What makes some people worthy of health care and others not? Why do some people not have a right to health care? Are they less human?

“2. Economics began long before healthcare ever existed. Healthcare was essentially a means of taking advantage of prosperity, to give benefits to those who didn’t earn those benefits. So which system is more ‘contrived’?”

A patently false statement. Humanity, and as a consequence the art/science of maintaining and improving health (health care),is as old as we are.

Money, if I’m not mistaken has its roots in Sumeria, or about that time frame. And its purpose was solely to facilitate the exchange of goods and services in an equitable manner. It has since been transformed into a tool of enslavement.

“3. People have the right to have life, liberty and the pursuit of happiness. Not to have someone else pay their bills. ”

This statement speaks to the heart of the issue. We absolutely need each other for survival. By nature we form groups and eventually nations. But inside our hearts we care only for ourselves. And so the suffering or lack of care experienced by another means nothing to us. We are more concerned about who’s going to “pay the bill”. Our money is worthless. Humans are priceless and irreplaceable. Yet we value the paper more.
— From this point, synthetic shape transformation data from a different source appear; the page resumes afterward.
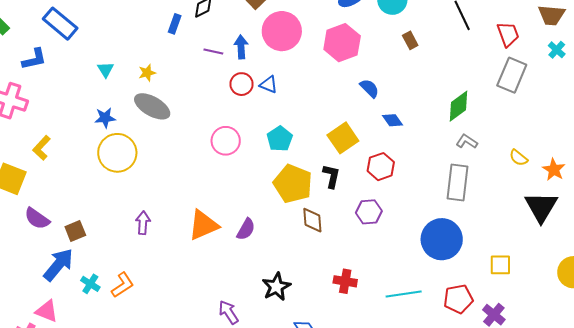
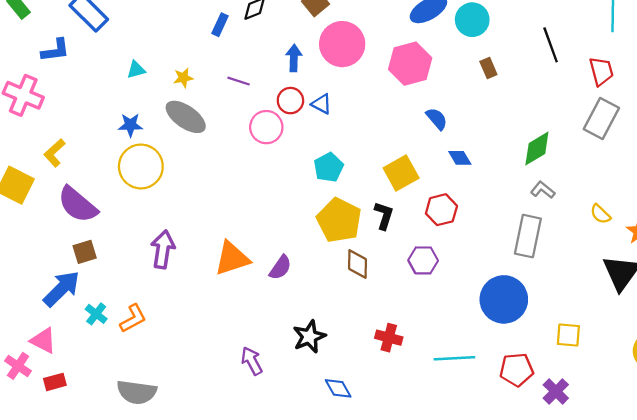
purple line: (213, 52) -> (239, 81), moved
cyan triangle: (106, 70) -> (136, 70), turned 42
pink circle: (226, 141) -> (266, 127), moved
purple semicircle: (37, 219) -> (78, 205), moved, size x1.4
purple arrow: (143, 223) -> (163, 249), size x1.4

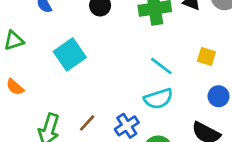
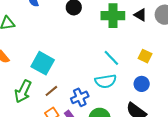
cyan square: (70, 54) -> (43, 63), moved, turned -35
blue circle: (219, 96) -> (142, 84), moved

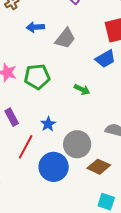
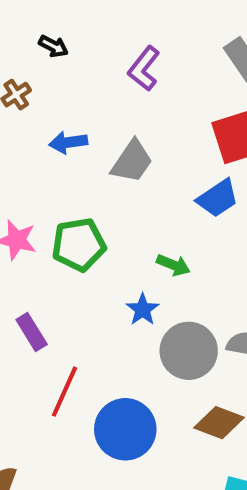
blue star: (48, 124) -> (143, 309), moved
gray circle: (77, 144) -> (189, 351), moved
“4. Had you any understanding of economics, you would realise that it not only reflects society, but also human behaviour and (to an abstract extent) biology itself.”

A quick look at the headlines on this site should be enough to demonstrate that this behavior, “biological” as it may be, is occurring unchecked by wisdom or love. Sadly this is our current natural state. But that doesn’t mean that we’re off the hook. We must still make the choice to change. Or it will be made for us.

“5. We have a financial crisis because downturns are a natural aspect of the business cycle. Name a financial crisis in history, and you will see greed behind it. That is nothing new. After all, economic cycles runs on greed. Economists figured it out back in the 1700s.”

And this doesn’t disturb you? Are you suggesting that because the system works on greed that we should simply continue being greedy?
We can already see where this is taking us. And it’s not good. So why the complacency?

“6. Africa and many other areas would laugh if you said healthcare was a right. It is a privilege of the rich, and has been so since the dark ages. The reason you take that privilege for granted, is because you obviously spent your life in a rich nation. When one is spoilt, they tend to mistake their privileges as rights.”

Just because the right to something is taken from everyone and relegated to the few doesn’t mean the rights of the many were false. It is simply persecution and subjugation. So are you saying that because I grew up in a nation who’s ideals were founded on individual freedoms and the right to assemble and cooperate, that I am somehow spoiled?

The fact that I know that I am a human being, the highest life form on this planet, has some how corrupted me? Should I live in ignorance of my humanity? Should I be content to suffer at the hands of those who say they know “the way to salvation”?

Your argument in essence, is that I should simply take my lumps and stop trying to change things. Are you serious?

The time for that mind set has long passed. The acceptance of insanity is insanity itself.